Look through the records below and give the number of lines holding the string "site", nothing more.
[Study material]
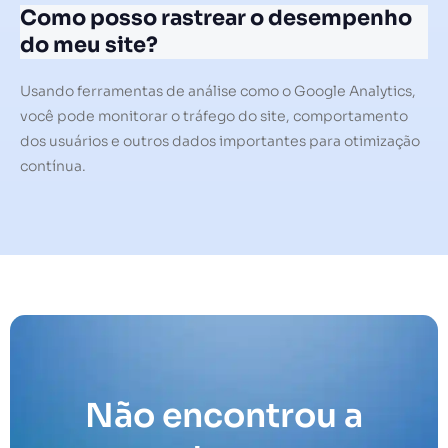
Como posso rastrear o desempenho
do meu site?
Usando ferramentas de análise como o Google Analytics,
você pode monitorar o tráfego do site, comportamento
dos usuários e outros dados importantes para otimização
contínua.
Não encontrou a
[/Study material]
▶ **Written response**: 2